The reason for this blog is to help get specific dogs adopted from TAS but equally important is to try to normalize the idea of shelter dogs being just as good and just as desirable as any other dogs including those which are regularly merchandised by backyard breeders, puppy millers and those few remaining pet store owners who still feel a need to sell live animals. The single greatest stigma shelter animals still face is the belief that shelter animals are substandard animals. Anyone who has had enough experience with shelter animals knows this is untrue but the general public hasn't had the same experiences you've had. They see a nice dog photo in a glossy magazine and too many of them would never think of associating that dog with a dog from a shelter. After all, no one abandons perfectly good dogs, right? Unfortunately, as we all know, perfectly good dogs are abandoned all the time.

The public still too often associates shelter dogs with images of beat up, sick, dirty, severely traumatized animals and while we definitely sometimes see victims such as these, they are certainly not the majority and, regardless, even the most abused animals can very often be saved and made whole again.

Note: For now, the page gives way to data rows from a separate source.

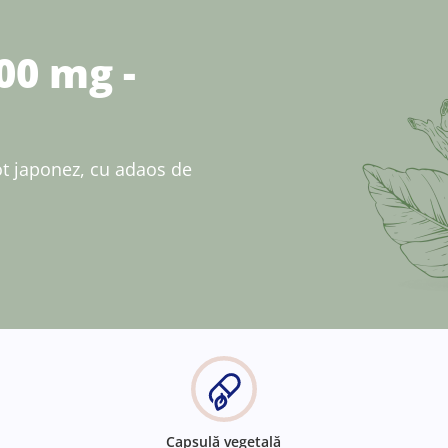
00 mg -
ot japonez, cu adaos de
Capsulă vegetală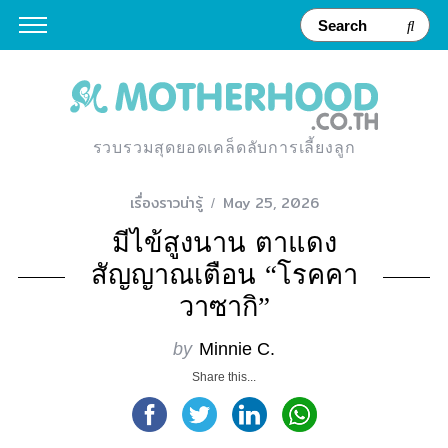
รวบรวมสุดยอดเคล็ดลับการเลี้ยงลูก
เรื่องราวน่ารู้
May 25, 2026
มีไข้สูงนาน ตาแดง
สัญญาณเตือน “โรคคา
วาซากิ”
by
Minnie C.
Share this...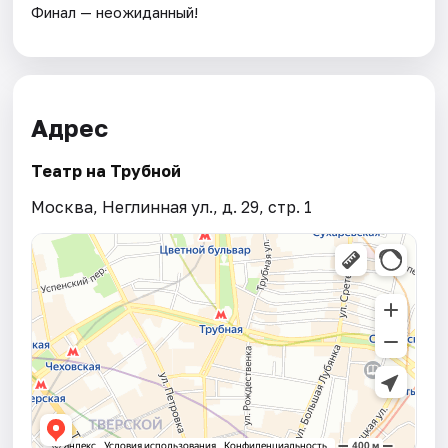
Финал — неожиданный!
Адрес
Театр на Трубной
Москва, Неглинная ул., д. 29, стр. 1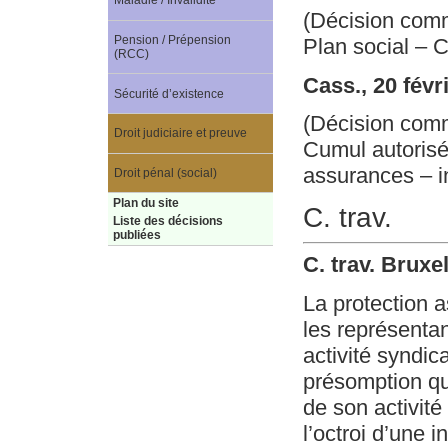
Maladie / Invalidité
(Décision com
Pension / Prépension
Plan social – C
(RCC)
Cass., 20 févr
Sécurité d’existence
(Décision com
Droit judiciaire et preuve
Cumul autorisé
assurances – 
Droit pénal (social)
Plan du site
C. trav.
Liste des décisions
publiées
C. trav. Bruxe
La protection 
les représentan
activité syndic
présomption que
de son activité
l’octroi d’une 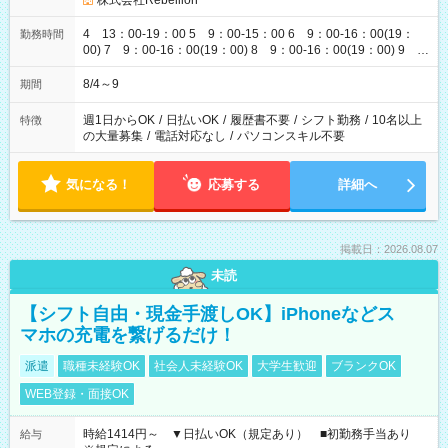
株式会社Rebellion
4 13：00-19：00 5 9：00-15：00 6 9：00-16：00(19：
勤務時間
00) 7 9：00-16：00(19：00) 8 9：00-16：00(19：00) 9
9：00-16：00(19：00)
8/4～9
期間
週1日からOK
/
日払いOK
/
履歴書不要
/
シフト勤務
/
10名以上
特徴
の大量募集
/
電話対応なし
/
パソコンスキル不要
気になる！
応募する
詳細へ
掲載日：2026.08.07
未読
【シフト自由・現金手渡しOK】iPhoneなどス
マホの充電を繋げるだけ！
派遣
職種未経験OK
社会人未経験OK
大学生歓迎
ブランクOK
WEB登録・面接OK
時給1414円～ ▼日払いOK（規定あり） ■初勤務手当あり
給与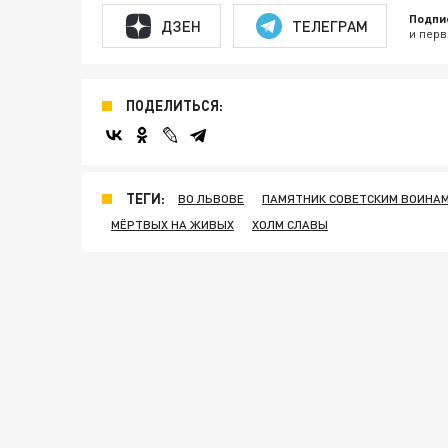
Подпи
ДЗЕН
ТЕЛЕГРАМ
и перв
ПОДЕЛИТЬСЯ:
ТЕГИ:
ВО ЛЬВОВЕ
ПАМЯТНИК СОВЕТСКИМ ВОИНА
МЁРТВЫХ НА ЖИВЫХ
ХОЛМ СЛАВЫ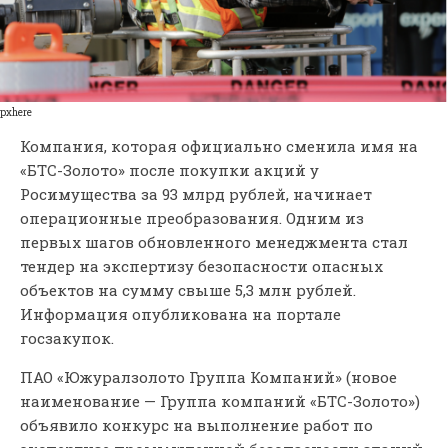
pxhere
Компания, которая официально сменила имя на
«БТС-Золото» после покупки акций у
Росимущества за 93 млрд рублей, начинает
операционные преобразования. Одним из
первых шагов обновленного менеджмента стал
тендер на экспертизу безопасности опасных
объектов на сумму свыше 5,3 млн рублей.
Информация опубликована на портале
госзакупок.
ПАО «Южуралзолото Группа Компаний» (новое
наименование — Группа компаний «БТС-Золото»)
объявило конкурс на выполнение работ по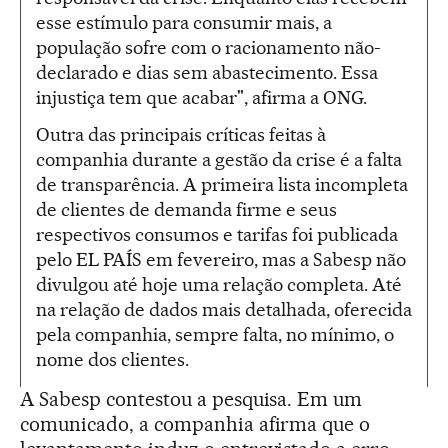
esse estímulo para consumir mais, a
população sofre com o racionamento não-
declarado e dias sem abastecimento. Essa
injustiça tem que acabar", afirma a ONG.
Outra das principais críticas feitas à
companhia durante a gestão da crise é a falta
de transparência. A primeira lista incompleta
de clientes de demanda firme e seus
respectivos consumos e tarifas foi publicada
pelo EL PAÍS em fevereiro, mas a Sabesp não
divulgou até hoje uma relação completa. Até
na relação de dados mais detalhada, oferecida
pela companhia, sempre falta, no mínimo, o
nome dos clientes.
A Sabesp contestou a pesquisa. Em um
comunicado, a companhia afirma que o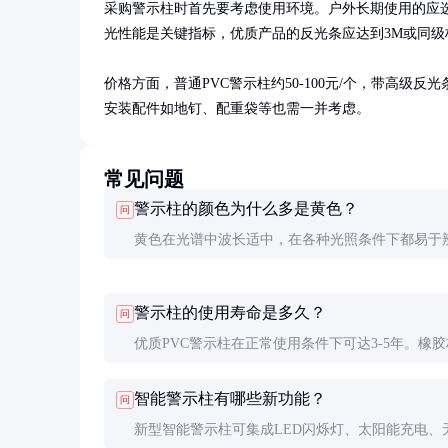
采购警示柱时首先要考虑使用环境。户外长期使用的应
光性能是关键指标，优质产品的反光条应达到3M或同级标
价格方面，普通PVC警示柱约50-100元/个，带高级反
安装配件如地钉、配重袋等也需一并考虑。
常见问题
警示柱的颜色为什么多是黄色？
问
黄色在光谱中波长适中，在各种光照条件下都易于
研究表明，黄色警示效果优于其他颜色，因此成为
行的警示色标准。
警示柱的使用寿命是多久？
问
优质PVC警示柱在正常使用条件下可达3-5年。橡
寿命略短但弹性更好。定期检查表面反光条是否脱
智能警示柱有哪些新功能？
问
质是否老化可延长使用寿命。
新型智能警示柱可集成LED闪烁灯、太阳能充电、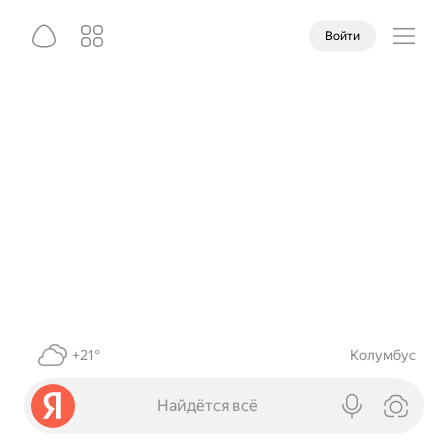
Войти
+21°
Колумбус
Найдётся всё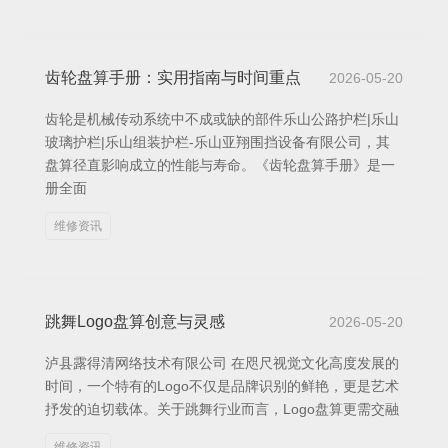
齿轮盘算手册：实用指南与时间重点
2026-05-20
齿轮是机械传动系统中不成或缺的部件乐山公路护栏|乐山
玻璃护栏|乐山组装护栏-乐山亚翔围挡设备有限公司，其
盘算径直影响成立的性能与寿命。《齿轮盘算手册》是一
册全面
维修资讯
跳舞Logo盘算创意与灵感
2026-05-20
泸县露得清网络技术有限公司 在咫尺视觉文化高度发展的
时间，一个特有的Logo不仅是品牌识别的鲜艳，更是艺术
抒发的迫切载体。关于跳舞行业而言，Logo盘算更需交融
维修资讯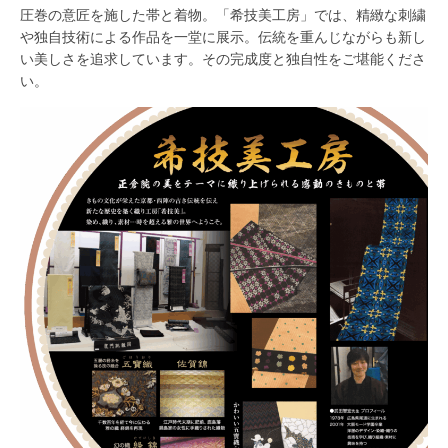
圧巻の意匠を施した帯と着物。「希技美工房」では、精緻な刺繍
や独自技術による作品を一堂に展示。伝統を重んじながらも新し
い美しさを追求しています。その完成度と独自性をご堪能くださ
い。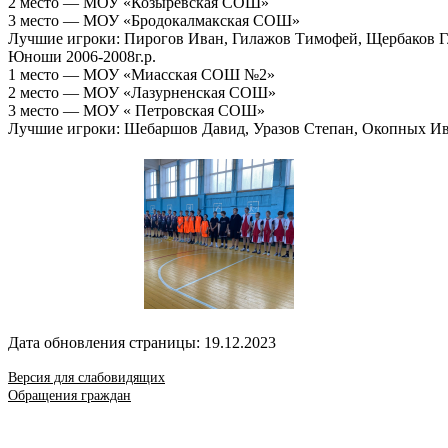
2 место — МОУ «Козыревская СОШ»
3 место — МОУ «Бродокалмакская СОШ»
Лучшие игроки: Пирогов Иван, Гилажов Тимофей, Щербаков Г
Юноши 2006-2008г.р.
1 место — МОУ «Миасская СОШ №2»
2 место — МОУ «Лазурненская СОШ»
3 место — МОУ « Петровская СОШ»
Лучшие игроки: Шебаршов Давид, Уразов Степан, Окопных Ив
Дата обновления страницы: 19.12.2023
Версия для слабовидящих
Обращения граждан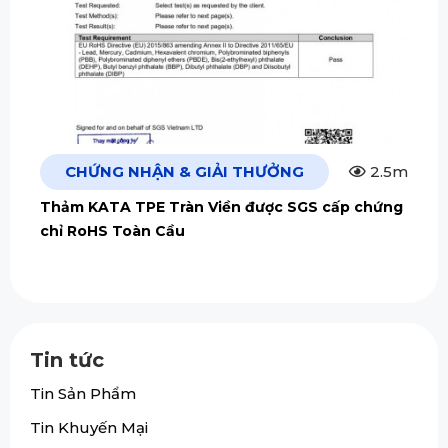
CHỨNG NHẬN & GIẢI THƯỞNG
2.5m
Thảm KATA TPE Tràn Viền được SGS cấp chứng
chỉ RoHS Toàn Cầu
Tin tức
Tin Sản Phẩm
Tin Khuyến Mại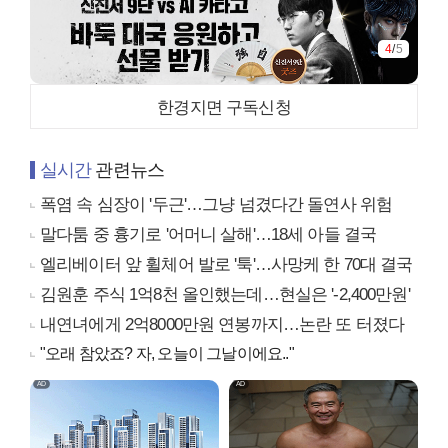
4
/
5
한경지면 구독신청
실시간
관련뉴스
폭염 속 심장이 '두근'…그냥 넘겼다간 돌연사 위험
말다툼 중 흉기로 '어머니 살해'…18세 아들 결국
엘리베이터 앞 휠체어 발로 '툭'…사망케 한 70대 결국
김원훈 주식 1억8천 올인했는데…현실은 '-2,400만원'
내연녀에게 2억8000만원 연봉까지…논란 또 터졌다
"오래 참았죠? 자, 오늘이 그날이에요.."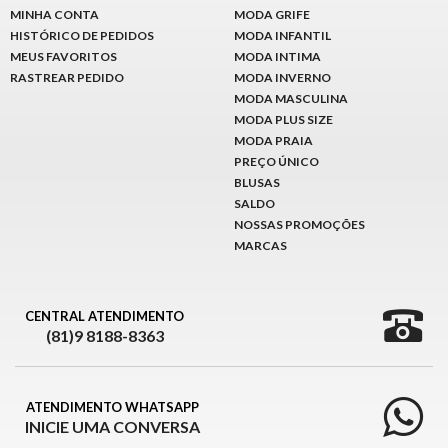
MINHA CONTA
MODA GRIFE
HISTÓRICO DE PEDIDOS
MODA INFANTIL
MEUS FAVORITOS
MODA INTIMA
RASTREAR PEDIDO
MODA INVERNO
MODA MASCULINA
MODA PLUS SIZE
MODA PRAIA
PREÇO ÚNICO
BLUSAS
SALDO
NOSSAS PROMOÇÕES
MARCAS
CENTRAL ATENDIMENTO
(81)9 8188-8363
ATENDIMENTO WHATSAPP
INICIE UMA CONVERSA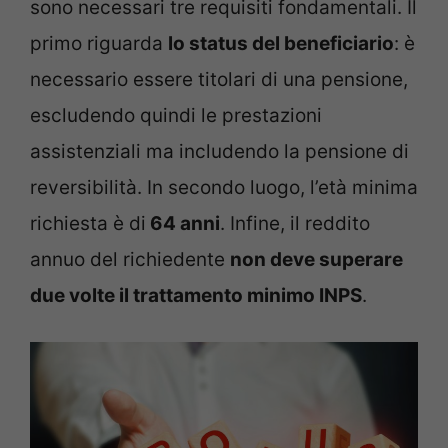
sono necessari tre requisiti fondamentali. Il
primo riguarda
lo status del beneficiario
: è
necessario essere titolari di una pensione,
escludendo quindi le prestazioni
assistenziali ma includendo la pensione di
reversibilità. In secondo luogo, l’età minima
richiesta è di
64 anni
. Infine, il reddito
annuo del richiedente
non deve superare
due volte il trattamento minimo INPS
.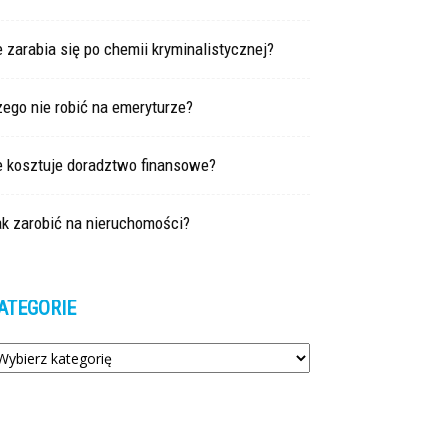
e zarabia się po chemii kryminalistycznej?
ego nie robić na emeryturze?
e kosztuje doradztwo finansowe?
ak zarobić na nieruchomości?
ATEGORIE
tegorie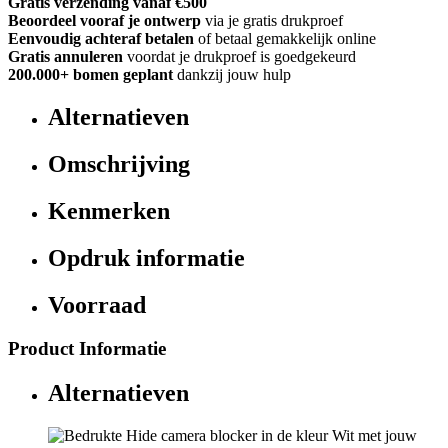
Gratis verzending vanaf €500
Beoordeel vooraf je ontwerp
via je gratis drukproef
Eenvoudig achteraf betalen
of betaal gemakkelijk online
Gratis annuleren
voordat je drukproef is goedgekeurd
200.000+
bomen geplant
dankzij jouw hulp
Alternatieven
Omschrijving
Kenmerken
Opdruk informatie
Voorraad
Product Informatie
Alternatieven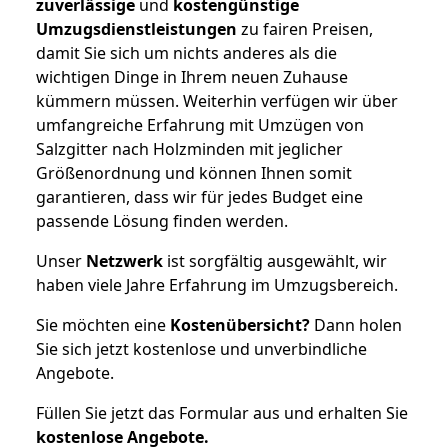
zuverlässige
und
kostengünstige
Umzugsdienstleistungen
zu fairen Preisen,
damit Sie sich um nichts anderes als die
wichtigen Dinge in Ihrem neuen Zuhause
kümmern müssen. Weiterhin verfügen wir über
umfangreiche Erfahrung mit Umzügen von
Salzgitter nach Holzminden mit jeglicher
Größenordnung und können Ihnen somit
garantieren, dass wir für jedes Budget eine
passende Lösung finden werden.
Unser
Netzwerk
ist sorgfältig ausgewählt, wir
haben viele Jahre Erfahrung im Umzugsbereich.
Sie möchten eine
Kostenübersicht?
Dann holen
Sie sich jetzt kostenlose und unverbindliche
Angebote.
Füllen Sie jetzt das Formular aus und erhalten Sie
kostenlose
Angebote.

Pound Dogs sometimes discusses the sad histories some of the dogs have suffered. For the most part, though, it tries to present the dogs not as victims but as great potential family members. The goal is to raise the profiles of animals in adoption centers so that a potential pet owner sees them as the best choice, not just as the charity choice.

So, here's the favour I'm asking. Whenever you see a dog picture on these pages you think is decent enough, I'd like you to consider sharing it on Facebook or any other social media sites you're using (I know many of you do this already and thank you for that). And when you share it, please mention that the dog in the photo is a shelter dog like so many other shelter dogs waiting for a home. If we can get even five percent of the pet buying public to see shelter dogs differently, to see how beautiful they are and how wonderful they are, and to consider shelter dogs as their first choice for a new family member, we can end the suffering of homeless pets in this country.